The project, known as the Marcy South Series Compensation Project, is also a cornerstone of Gov. Andrew Cuomo’s Reforming the Energy Vision (REV) strategy to build an energy system that is more efficient, resilient and affordable for all New Yorkers. A key goal of REV and of New York state is ensuring that 50% of all electricity used in the state comes from renewable sources by 2030.

“The power grid is in the midst of a digital revolution that is dramatically transforming how we provide electricity statewide,” says Richard Kauffman, chair of energy and finance in the Office of the Governor. “Marcy South is a prime example of how we can do more with existing assets. Not only is it more efficient, this approach will ultimately save electric ratepayers money.”

The Marcy South project, a joint venture of the NYPA and NYSEG, is expected to provide up to 440 MW of additional transmission capacity – enough to power more than 400,000 homes, the companies assert. They further state that the goal of the project is to help relieve transmission congestion, or bottlenecks, that affect the ability to deliver surplus upstate electricity – from predominantly cleaner renewable sources, such as wind and hydropower – to the downstate region, which accounts for the majority of the state’s energy use.

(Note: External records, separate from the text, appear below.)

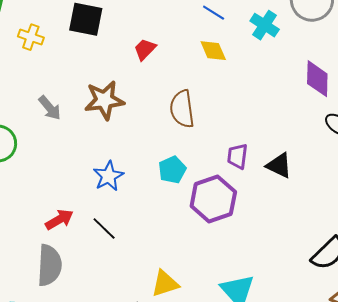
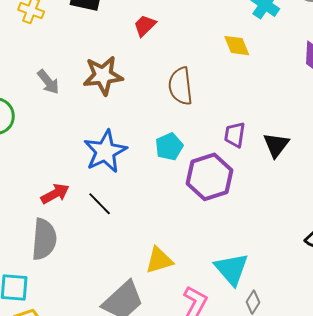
yellow diamond: (213, 51) -> (237, 46), moved
black triangle: (279, 165) -> (276, 145), turned 40
blue star: (108, 176) -> (105, 151), size x1.4

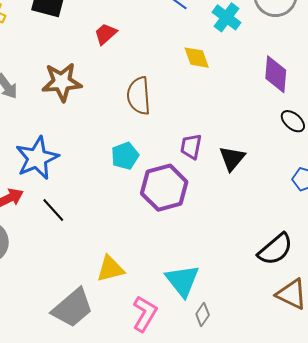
blue star: (105, 151) -> (37, 158), moved

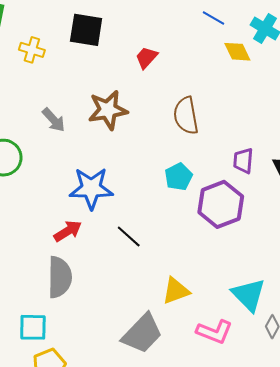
yellow diamond: (197, 58) -> (237, 52), moved
blue star: (37, 158) -> (91, 188), turned 30
black line: (53, 210) -> (129, 236), moved
pink L-shape: (145, 314) -> (214, 332), turned 87

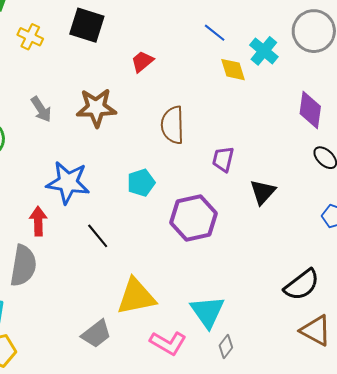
purple trapezoid: (243, 161) -> (223, 159), moved
cyan pentagon: (178, 177) -> (141, 183), moved
red arrow: (68, 231) -> (38, 221), turned -68
yellow triangle: (176, 291) -> (136, 297), size x1.4
gray trapezoid: (142, 334) -> (96, 334), size x0.7

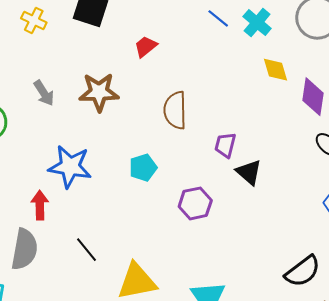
cyan cross: (264, 51) -> (257, 23), moved
yellow diamond: (233, 70) -> (276, 70), moved
black triangle: (263, 192) -> (249, 172), moved, turned -32
purple hexagon: (194, 218) -> (195, 203), size x0.7
black line: (98, 236) -> (86, 250), moved

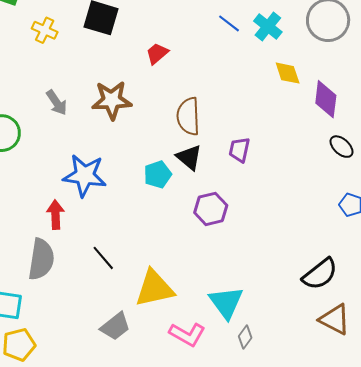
black triangle: (249, 172) -> (189, 157), moved

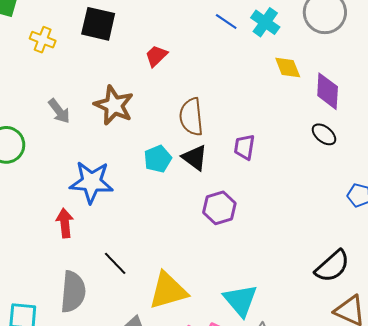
brown star: (112, 100) -> (114, 105), turned 30
black ellipse: (342, 147) -> (324, 134), moved
cyan pentagon: (158, 174) -> (158, 159), moved
gray semicircle: (41, 259) -> (73, 292), moved

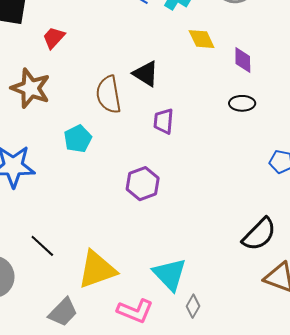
red trapezoid: (156, 56) -> (54, 38), moved
purple diamond: (328, 91) -> (243, 60), size x0.7
black ellipse: (324, 134) -> (242, 103), turned -35
black triangle: (195, 158) -> (146, 74), moved

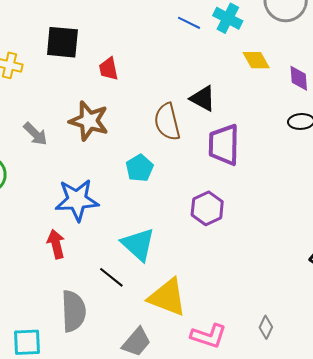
red trapezoid: (54, 38) -> (109, 69), turned -50
purple trapezoid: (164, 121) -> (224, 145), size x1.6
yellow triangle: (97, 270) -> (167, 297), turned 45
cyan triangle: (170, 274) -> (138, 244), moved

The project involves the installation of three capacitor banks – small facilities each about 30 feet wide, 60 feet long and two stories high – which contain equipment that offers greater control of power movement. The companies add that series capacitors raise voltage and keep it at a constant level, enhancing transmission efficiency, and that two capacitor banks were installed by the NYPA, while the third was installed by NYSEG.

The project is estimated to increase power flow on parallel 345 kV transmission lines by as much as 440 MW, about the capacity of a medium-sized power plant. According to the companies, the capacitors will enable operators to have more awareness of transmission conditions so power can be dispatched more effectively to areas where it’s needed most.

“We cannot overstate the value of the technology that we’re installing to bolster the reliability and flexibility of New York state’s transmission system,” says Gil C. Quiniones, NYPA president and CEO. “These improvements will allow inexpensive, clean power to travel the state’s energy highway more efficiently and make the power grid more robust.”

NYSEG says it plans to transfer its $61 million portion of the Marcy South project – the NYPA spent $59 million – to New York Transco, a public-private partnership of investor-owned utilities in New York, at a future date.

The companies continue, saying that all three series capacitors will be located at the NYSEG Fraser substation in Delhi, Delaware County. The NYPA’s capacitor banks will support 135 miles of lines that run from the town of Marcy in Oneida County, outside of Utica, to the town of Rockland, Sullivan County – an area that has been identified as a bottleneck impeding power flow to high-demand areas, such as New York City, Long Island and Westchester County.

The project, which began in late 2015, also involved replacing about 22 miles of conductors and upgrading some structures on NYSEG’s portion of the Marcy South transmission line.

“The Marcy South Series Compensation Project is consistent with the kind of upgrades to the state’s energy highway that we’ve been waiting for, so this is a welcome project to improve our in-state transmission and power-generation efficiency,” says Senate Energy Committee Chairman Joseph Griffo.